I was wearing my white coat, made from real Teddy Bear fur, and my granny told me she had a coat upstairs I’d like.  She took me into her bedroom and pulled a long, black (fake) fur coat out of her wardrobe and handed it to me.  She said my dad had bought it for her twenty years ago.  I smelled it, as you do with old things in the hope for that intoxicating fragrance that second hand bookshops are the church of, and it didn’t smell of age, it smelled like perfume.   I tried it on, and aside from being long in the arms, it fitted me.    I gave her a hug and thanked her.  It’s nice to own something that my dad had touched, he feels so far away sometimes.  Before I left with it, though, my granny tried it on and it drowned her, which was strange.  I still think of her as a tall woman.

She’s been in hospital for a little while due to an overdose of painkillers.  No, not intentional; her arm was hurting and she was popping painkillers to asuage the pain.  Her liver protested, and there she was.  She also had gallstones, and she didn’t know it.  How someone doesn’t know they have gallstones is lost upon me.  From the frenzied whispers on the grapevine the pain is akin to passing a calcified child.

What she also has is inoperable stomach cancer.  So apparently she won’t live forever.

According to my sister Paula (who I want to win the lottery for, though I should probably start playing it), my granny is fine, just pissed off that there was nothing wrong with her before she entered hospital and now there’s a lot of things that are wrong with her.

The doctors are talking to the family on Friday to see what, if anything, can be done.   She’s old, though.  Granny is old, which should be the most obvious statement ever, but it isn’t.

I’m one of those lucky people who has had grandparents into my twenties, so I know them, as people.  They haven’t just been the people who’ve given us sweet money over the years.   I was close to my granda Kane, who died last year, and I adore my granny Molloy, we all do, in fact.  She’s my dad’s mum.  It always bothers me when it’s said that the tragedy of dying, of illness, is its youth.   I guess that’s because old people die of natural causes and have lived their lives but it is still a tragedy, still a life coming to an end.   My granny’s talked about dying before, and I think she’s okay with it, but I never have been!  I just didn’t anticipate an end for her, I thought she’d be here for ages.  Hopefully, she still will be.   So many of our childhood years in her house.  All our Christmasses.

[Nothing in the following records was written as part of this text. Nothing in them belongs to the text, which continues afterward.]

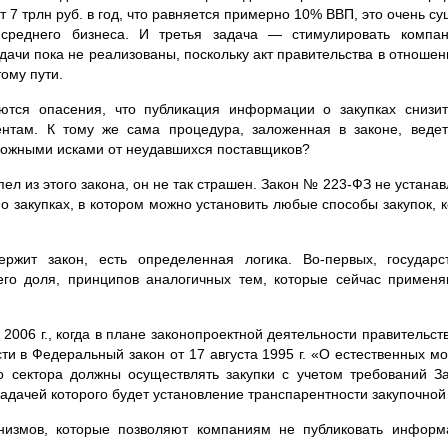
7 трлн руб. в год, что равняется примерно 10% ВВП, это очень 
 среднего бизнеса. И третья задача — стимулировать компа
ачи пока не реализованы, поскольку акт правительства в отношени
ому пути.
тся опасения, что публикация информации о закупках снизит 
рентам. К тому же сама процедура, заложенная в законе, веде
можными исками от неудавшихся поставщиков?
пел из этого закона, он не так страшен. Закон №
223-ФЗ
не устанав
о закупках, в котором можно установить любые способы закупок, 
ержит закон, есть определенная логика.
Во-первых
, государ
его доля, принципов аналогичных тем, которые сейчас применяю
в 2006 г., когда в плане законопроектной деятельности правитель
ти в Федеральный закон от 17 августа 1995 г. «О естественных м
о
сектора должны осуществлять закупки с учетом требований
задачей которого будет установление транспарентности закупочной
низмов, которые позволяют компаниям не публиковать информ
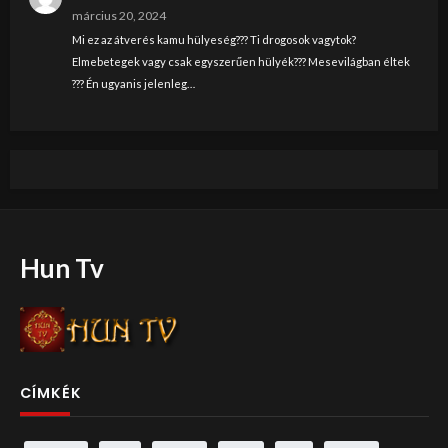
március 20, 2024
Mi ez az átverés kamu hülyeség??? Ti drogosok vagytok?
Elmebetegek vagy csak egyszerűen hülyék??? Mesevilágban éltek
??? Én ugyanis jelenleg…
Hun Tv
CÍMKÉK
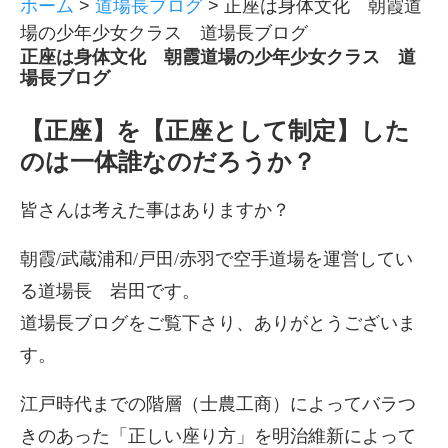
ホーム
>
道場長ブログ
>
正座は身体文化 朝霞道
場の少年少女クラス 道場長ブログ
正座は身体文化 朝霞道場の少年少女クラス 道
場長ブログ
【正座】を【正座として制定】した
のは一体誰なのだろうか？
皆さんは考えた事はありますか？
朝霞/武蔵浦和/戸田/赤羽で空手道場を運営してい
る道場長 岩田です。
道場長ブログをご覧下さり、ありがとうございま
す。
江戸時代までの階層（士農工商）によってバラつ
きのあった「正しい座り方」を明治維新によって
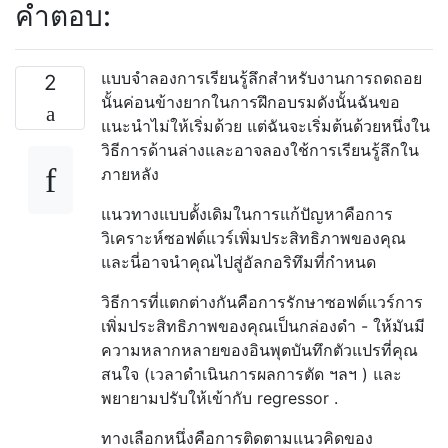
คำตอบ:
แบบจำลองการเรียนรู้ลึกสำหรับงานการถดถอย
2
นั้นค่อนข้างยากในการฝึกอบรมดังนั้นฉันขอ
แนะนำไม่ให้เริ่มด้วย แต่ฉันจะเริ่มต้นด้วยหนึ่งใน
วิธีการด้านล่างและอาจลองใช้การเรียนรู้ลึกใน
ภายหลัง
แนวทางแบบดั้งเดิมในการแก้ปัญหาคือการ
วิเคราะห์ซอฟต์แวร์เพิ่มประสิทธิภาพของคุณ
และนี่อาจนำคุณไปสู่อัลกอริทึมที่กำหนด
วิธีการที่แตกต่างกันคือการรักษาซอฟต์แวร์การ
เพิ่มประสิทธิภาพของคุณเป็นกล่องดำ - ให้มันมี
ความหลากหลายของอินพุตบันทึกตัวแปรที่คุณ
สนใจ (เวลาดำเนินการผลการตัด ฯลฯ ) และ
พยายามปรับให้เข้ากับ regressor .
ทางเลือกหนึ่งคือการติดตามแนวคิดของ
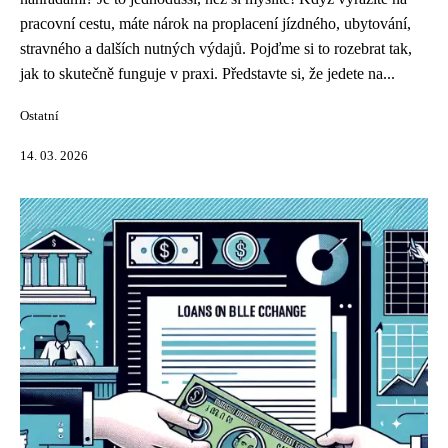
pracovní cestu, máte nárok na proplacení jízdného, ubytování,
stravného a dalších nutných výdajů. Pojďme si to rozebrat tak,
jak to skutečně funguje v praxi. Představte si, že jedete na...
Ostatní
14. 03. 2026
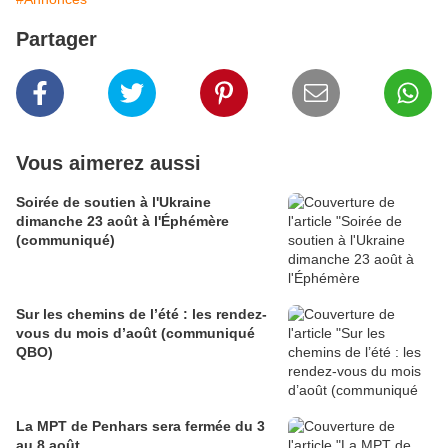
Partager
Vous aimerez aussi
Soirée de soutien à l'Ukraine
dimanche 23 août à l'Éphémère
(communiqué)
Sur les chemins de l’été : les rendez-
vous du mois d’août (communiqué
QBO)
La MPT de Penhars sera fermée du 3
au 8 août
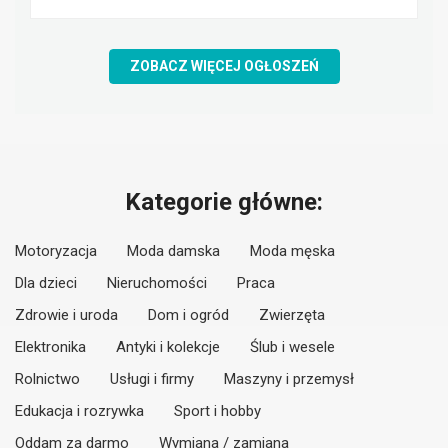
ZOBACZ WIĘCEJ OGŁOSZEŃ
Kategorie główne:
Motoryzacja
Moda damska
Moda męska
Dla dzieci
Nieruchomości
Praca
Zdrowie i uroda
Dom i ogród
Zwierzęta
Elektronika
Antyki i kolekcje
Ślub i wesele
Rolnictwo
Usługi i firmy
Maszyny i przemysł
Edukacja i rozrywka
Sport i hobby
Oddam za darmo
Wymiana / zamiana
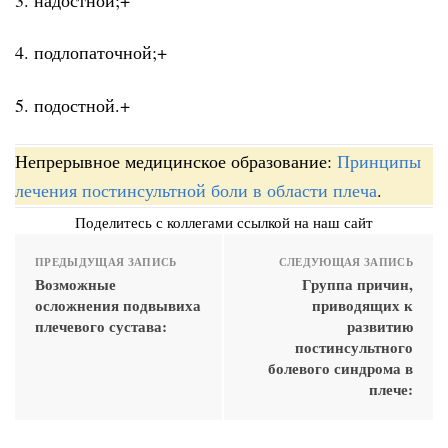
4. подлопаточной;+
5. подостной.+
Непрерывное медицинское образование:
Принципы
лечения постинсультной боли в области плеча
.
Поделитесь с коллегами ссылкой на наш сайт
ПРЕДЫДУЩАЯ ЗАПИСЬ
СЛЕДУЮЩАЯ ЗАПИСЬ
Возможные
Группа причин,
осложнения подвывиха
приводящих к
плечевого сустава:
развитию
постинсультного
болевого синдрома в
плече:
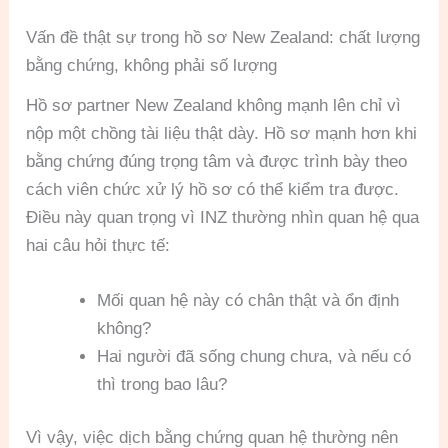
Vấn đề thật sự trong hồ sơ New Zealand: chất lượng
bằng chứng, không phải số lượng
Hồ sơ partner New Zealand không mạnh lên chỉ vì
nộp một chồng tài liệu thật dày. Hồ sơ mạnh hơn khi
bằng chứng đúng trọng tâm và được trình bày theo
cách viên chức xử lý hồ sơ có thể kiểm tra được.
Điều này quan trọng vì INZ thường nhìn quan hệ qua
hai câu hỏi thực tế:
Mối quan hệ này có chân thật và ổn định
không?
Hai người đã sống chung chưa, và nếu có
thì trong bao lâu?
Vì vậy, việc dịch bằng chứng quan hệ thường nên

When you know someone, it’s easy to put yourself in their shoes, and if you do that when they’re ill, or might die, it’s unbearable- selfish but unbearable.  I know I feel a different way to my granny but I don’t want her to be scared.

At times like this I hate living in London.  It’s difficult when these things happen to not have the means (especially in the midst of moving and being fleeced)  just to drop everything and go home.   I am crossing my fingers that nothing sudden happens anytime soon.  I never got the chance to say goodbye to my grandads, didn’t really get the chance to say goodbye to my dad.

(My family have always said that they were grateful that I called the ambulance, because it meant we got to say goodbye.  Otherwise, one of us would have found him dead at home.  But by the time I got there, he was dying.  I thought it would be days, and it was hours.  I don’t even know if he knew I was with him).

Then there was Brendan, not a family member but best friend, and of course, he just died and there was the reminiscent act of deciding to call the police.  Just-no more.

I might be being premature.  She does seem fine at the moment.  I just wish I could be there, if even to support my family.  I feel helpless over here.

I’m just sad.  My granny is a completely wonderful woman that I don’t think any of us are ready to lose.